The discipline emerged in the early 1970s as the 1973 oil crisis and breakdown of the Bretton Woods monetary management system highlighted both the fragility of the economic world order and the limitations of the academic field of international relations, which was more concerned with law and politics.

Walter and Sen's "Analyzing the Global Political Economy" (Princeton University Press) is more of an academic text than an assessment of the current crisis but it concisely explains the building blocks of the system and gives a historic and philosophical context to our understanding of its evolution and relevance in today's climate.

They outline the genesis of the world's transformation to a multilateral trading system, the fragility of which they believe "has much to do with the fact that domestic interests and institutions often lead governments to restrict trade."

This is evident in the seeds of free trade contraction now being touted by some countries in response to the current crisis.

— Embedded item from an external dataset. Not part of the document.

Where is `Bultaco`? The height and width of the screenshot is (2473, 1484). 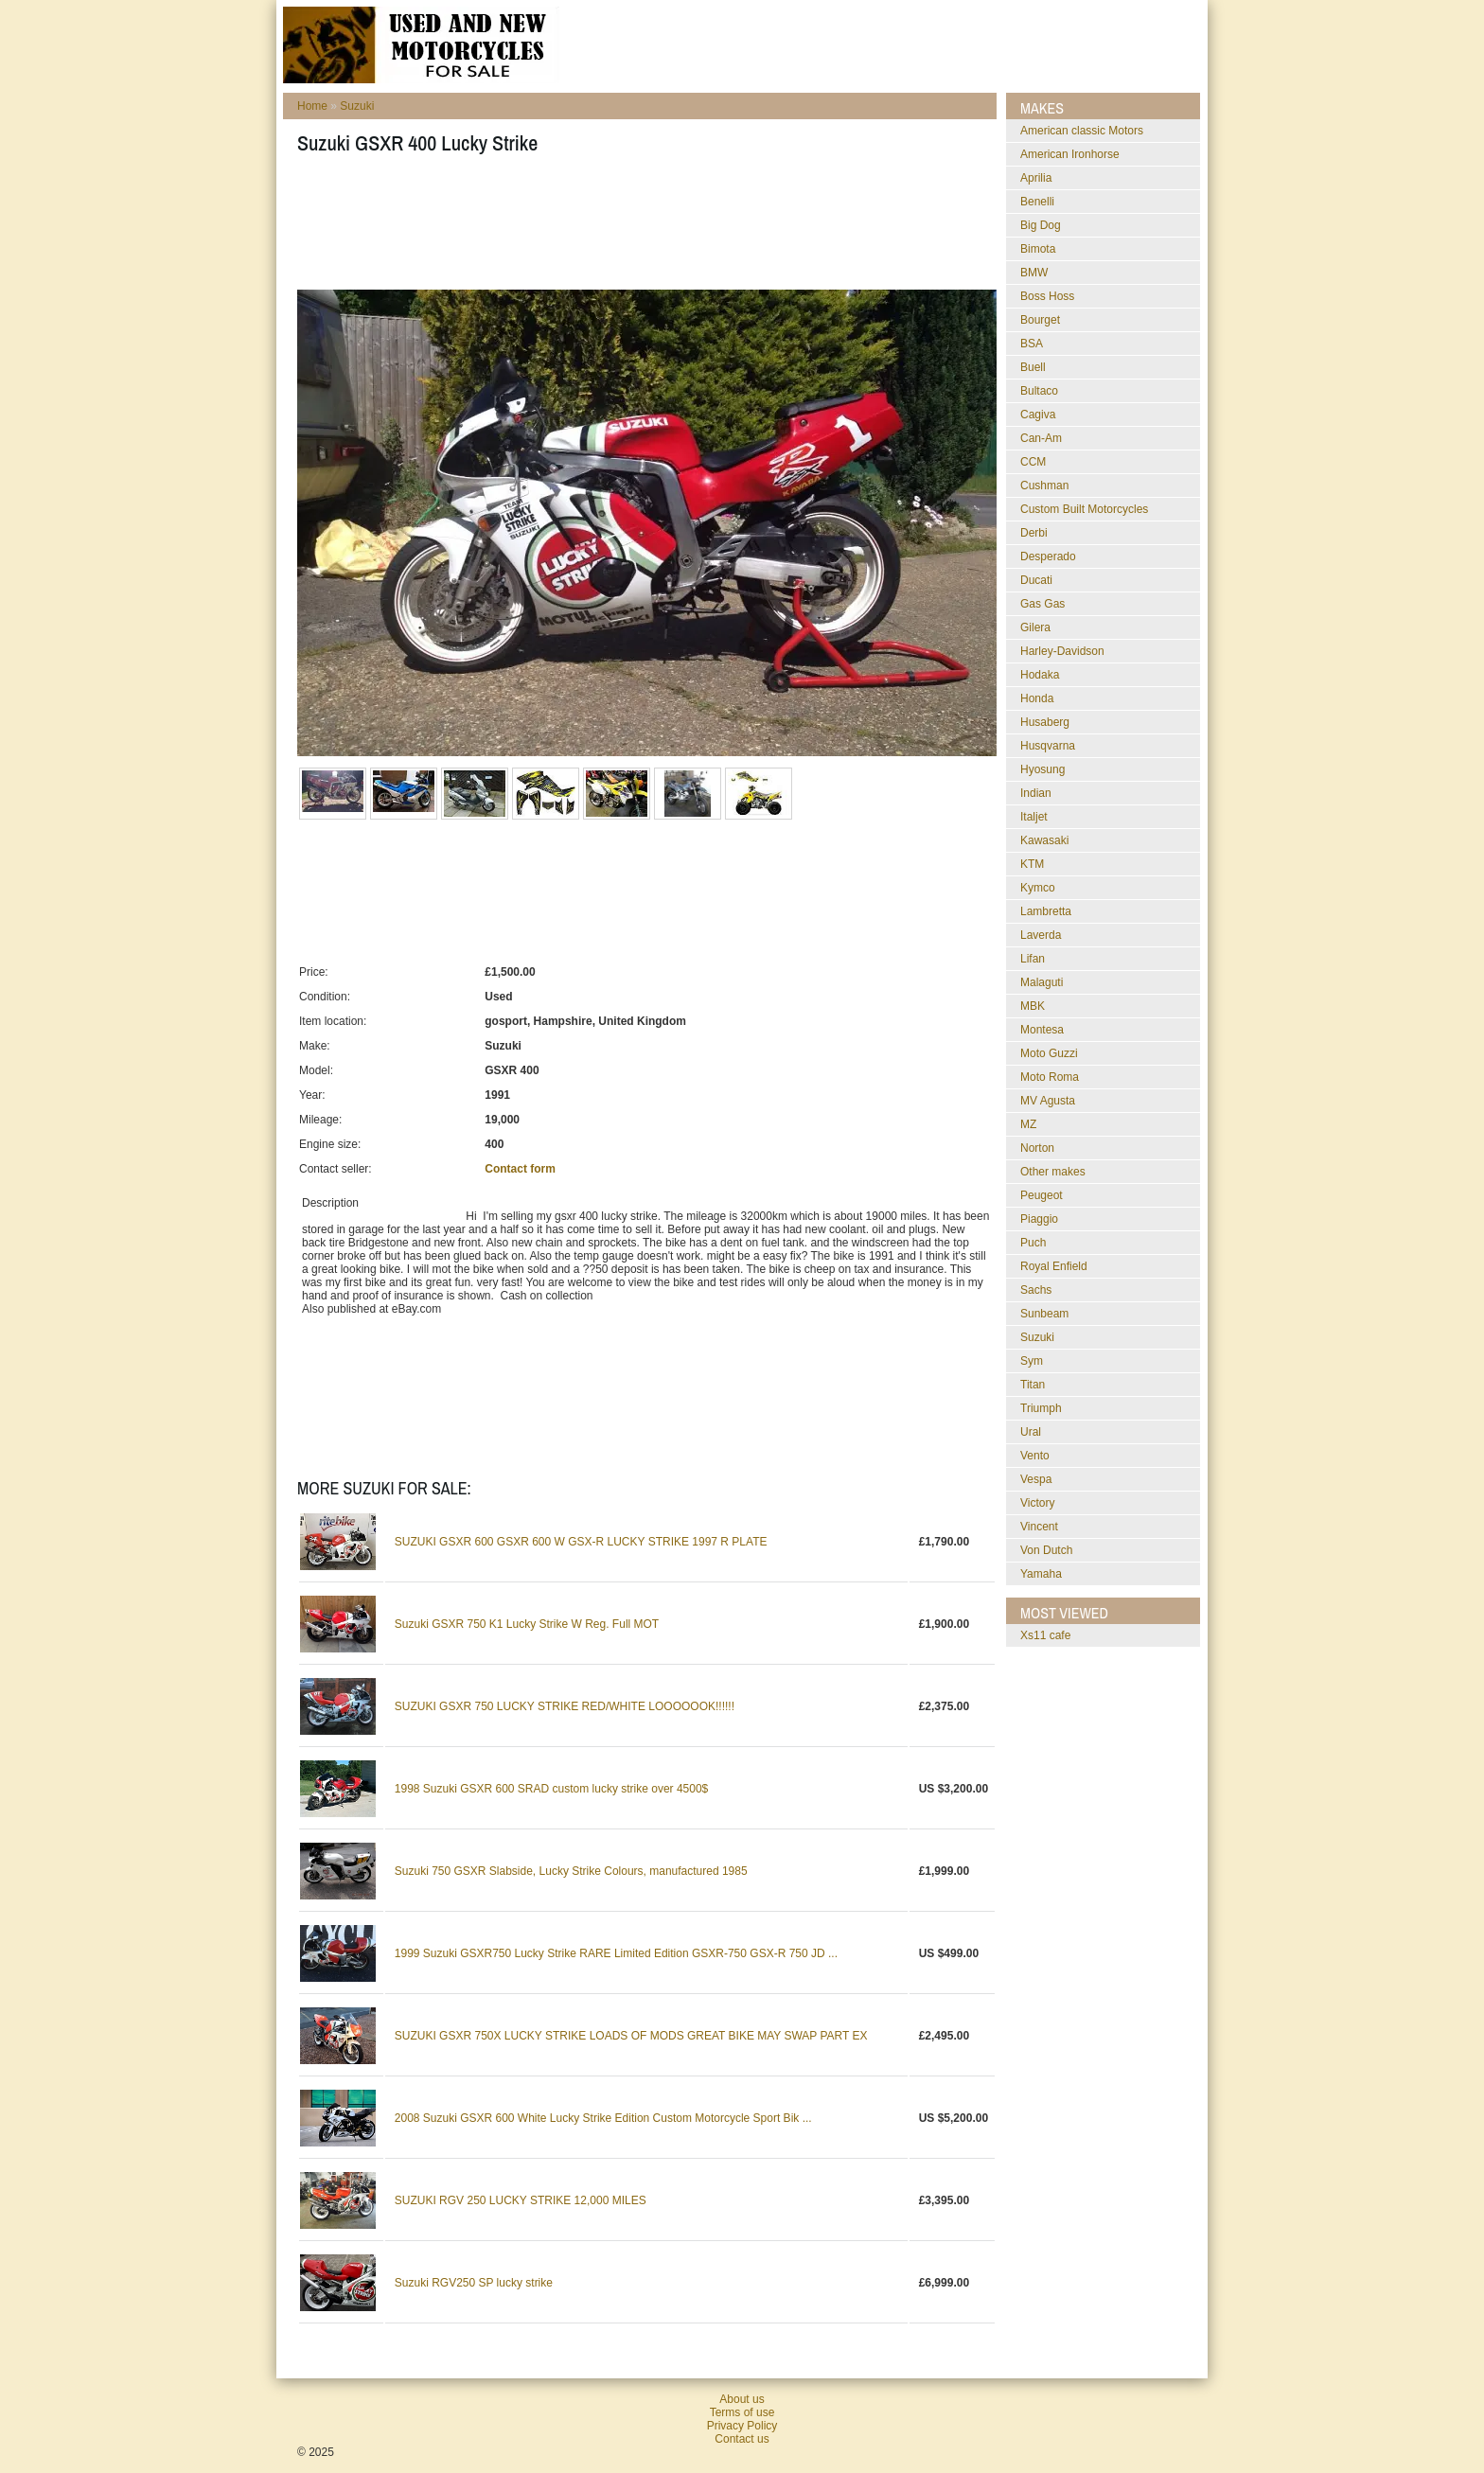 Bultaco is located at coordinates (1039, 390).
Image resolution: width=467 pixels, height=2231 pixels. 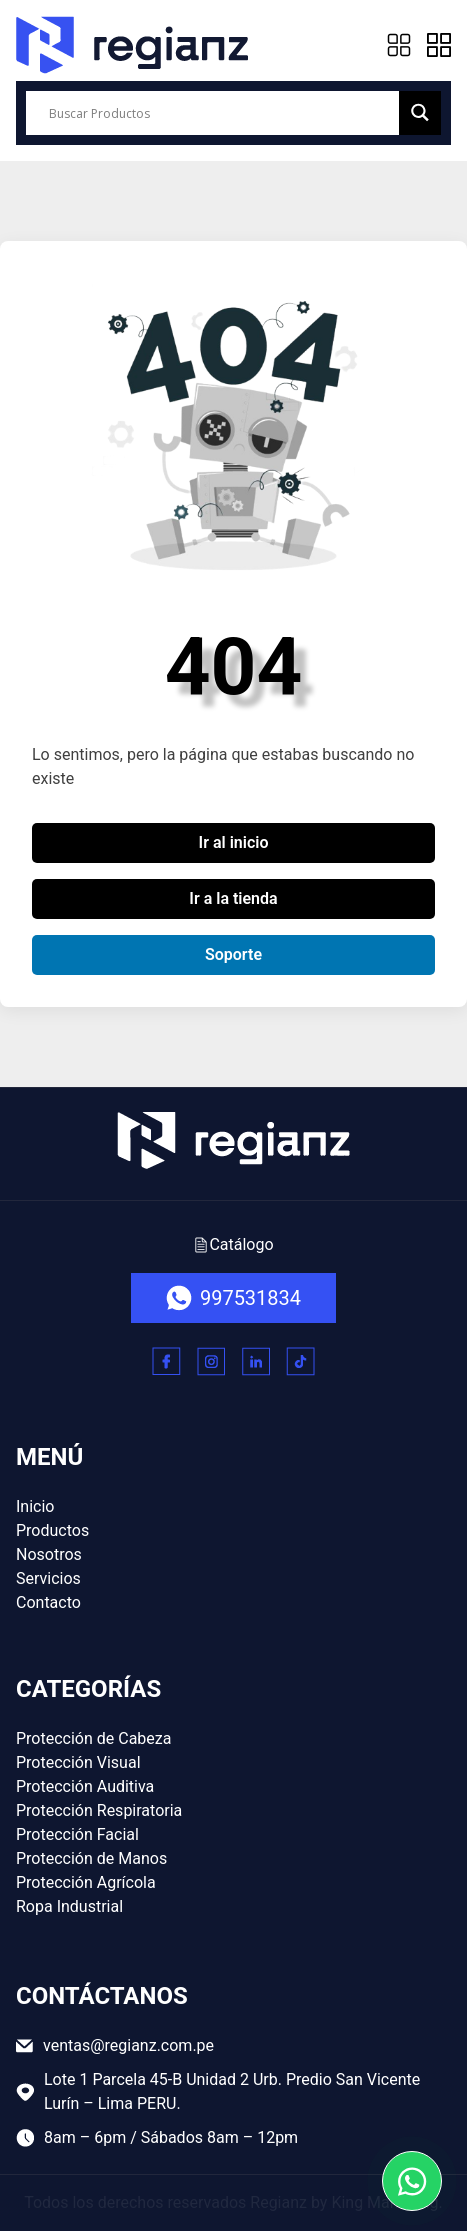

They assert that international monetary arrangements "have always been politically controversial" but that multilateralism here has been in retreat since the 1960s, overtaken by domestic macroeconomic management which has had "profound effects" on the international monetary system in general.

These include the growing politicization of international monetary and financial arrangements, the undermining of an anchor role for gold and a shift from public to private international finance.

Noting that financial integration has increased the frequency of "deep financial crises in the developing world," they add that it has reinforced rather than reduced "the asymmetries of power in the international political economy."

In terms of the current crisis, the authors believe "it has brought home once again the lesson that financial sector actors prefer rapid and deep state intervention during crises."

The underlying factor throughout the book is the evolution of "globalization" in trade and monetary matters, and how its nuances permeate the political economy to varying, but not yet total, degrees in individual nations.

The authors' verdict?

"We do not live in a completely globalised world, nor is steady progression towards such a world an inevitability. We live in a very imperfectly or weakly globalised world, in which national economies are variably independent but where states, geography and distance still matter enormously."